In 1917, Republican Jeannette Rankin of Montana took her seat as the first woman elected to the U.S. House of Representatives, the same day President Woodrow Wilson took his oath of office for a second term (it being a Sunday, a private ceremony was held inside the U.S. Capitol; a second, public swearing-in took place the next day).
In 1933, Franklin D. Roosevelt took office as America’s 32nd president.
In 1966, John Lennon of The Beatles was quoted in the London Evening Standard as saying, “We’re more popular than Jesus now,” a comment that caused an angry backlash in the United States.
In 1981, a jury in Salt Lake City convicted Joseph Paul Franklin, an avowed racist and serial killer, of violating the civil rights of two Black men, Ted Fields and David Martin, who’d been shot to death. (Franklin received two life sentences for this crime; he was executed in 2013 for the 1977 murder of a Jewish man, Gerald Gordon.)
In 1987, President Ronald Reagan addressed the nation on the Iran-Contra affair, acknowledging that his overtures to Iran had “deteriorated” into an arms-for-hostages deal.
In 1994, in New York, four extremists were convicted of the 1993 World Trade Center bombing that killed six people and injured more than a thousand.

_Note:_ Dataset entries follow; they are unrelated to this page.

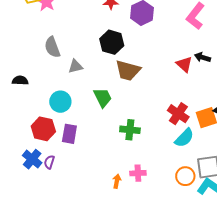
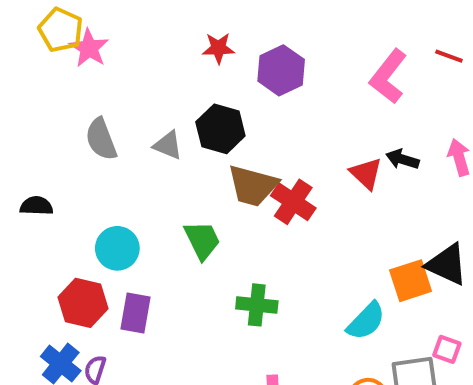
gray triangle: (76, 66) -> (168, 145), moved, turned 35
red cross: (178, 114) -> (293, 202), moved

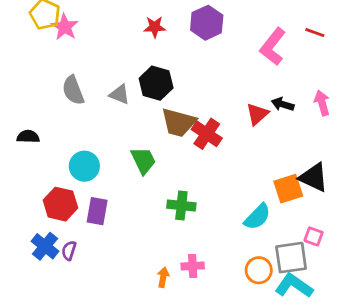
purple hexagon: (281, 70) -> (207, 23), moved
red triangle: (366, 173) -> (257, 114), turned 35

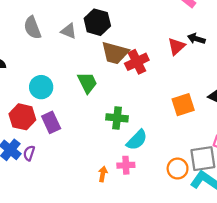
red cross: (207, 134) -> (137, 62), turned 30
orange square: (288, 189) -> (183, 105), moved
purple rectangle: (97, 211) -> (51, 122), turned -35
cyan semicircle: (257, 217) -> (137, 140), moved

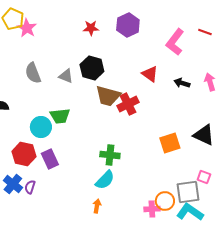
red triangle: (176, 46) -> (150, 74), moved, turned -42
green trapezoid: (87, 83) -> (60, 116), moved, turned 110
cyan semicircle: (137, 140) -> (105, 180), moved
pink cross: (126, 165) -> (152, 209), moved

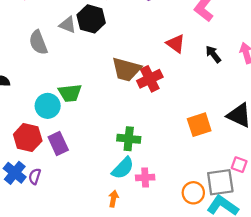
black hexagon: (92, 68) -> (91, 19), moved
gray triangle: (66, 76) -> (68, 25), moved
black arrow: (182, 83) -> (213, 54), turned 35
pink cross: (152, 209) -> (145, 178), moved

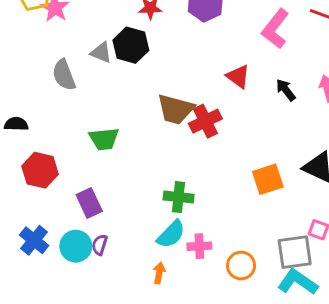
cyan circle: (48, 106) -> (76, 246), moved
red hexagon: (28, 138) -> (40, 170), moved
purple semicircle: (35, 176) -> (100, 245), moved
orange circle: (193, 193) -> (241, 266), moved

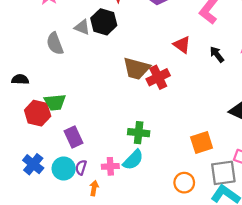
green trapezoid: (104, 139) -> (55, 102), moved
orange square: (268, 179) -> (202, 142), moved
pink cross: (199, 246) -> (110, 166), moved
orange arrow: (159, 273) -> (94, 188), moved

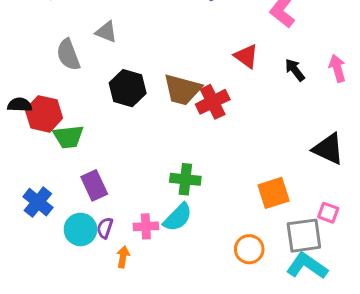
black hexagon: (104, 22) -> (128, 88), moved
red hexagon: (38, 113) -> (44, 114), moved
blue cross: (33, 164) -> (38, 202), moved

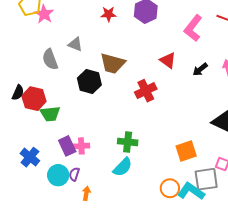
black arrow: (295, 70) -> (200, 69), turned -91
brown trapezoid: (182, 90) -> (113, 63), moved
black semicircle: (20, 105) -> (18, 93), turned 112
pink cross: (146, 226) -> (81, 146), moved
cyan L-shape: (307, 266) -> (191, 191), moved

Actor-comedian John Candy died in Durango, Mexico, at age 43.
In 1998, the U.S. Supreme Court ruled that sexual harassment at work can be illegal even when the offender and victim are of the same gender.
In 2012, Vladimir Putin scored a decisive victory in Russia’s presidential election to return to the Kremlin and extend his hold on power.

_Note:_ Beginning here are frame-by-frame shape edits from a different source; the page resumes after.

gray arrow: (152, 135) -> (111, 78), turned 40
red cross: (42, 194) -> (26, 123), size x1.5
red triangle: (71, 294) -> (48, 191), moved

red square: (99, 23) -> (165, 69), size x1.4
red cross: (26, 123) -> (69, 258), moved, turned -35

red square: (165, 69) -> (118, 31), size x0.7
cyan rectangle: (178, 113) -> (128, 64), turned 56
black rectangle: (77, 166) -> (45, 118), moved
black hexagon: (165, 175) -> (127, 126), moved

In 2015, the Justice Department cleared Darren Wilson, a white former Ferguson, Missouri, police officer, in the fatal shooting of Michael Brown, a Black 18-year-old, but also issued a scathing report calling for sweeping changes in city law enforcement practices.
In 2017, President Donald Trump accused former President Barack Obama of tapping his telephones during the 2016 election; an Obama spokesman declared that the assertion was “simply false.”
In 2018, “The Shape of Water” won four Oscars including best picture, an award announced by Warren Beatty and Faye Dunaway a year after they were caught up in the erroneous announcement that “La La Land” and not “Moonlight” had won for best picture.
In 2020, federal health officials investigated a suburban Seattle nursing home at the center of a coronavirus outbreak.
In 2022, Russian troops seized the biggest nuclear power plant in Europe after a middle-of-the-night attack that set it on fire and briefly raised worldwide fears of a catastrophe in the most chilling turn in Moscow’s invasion of Ukraine to that point.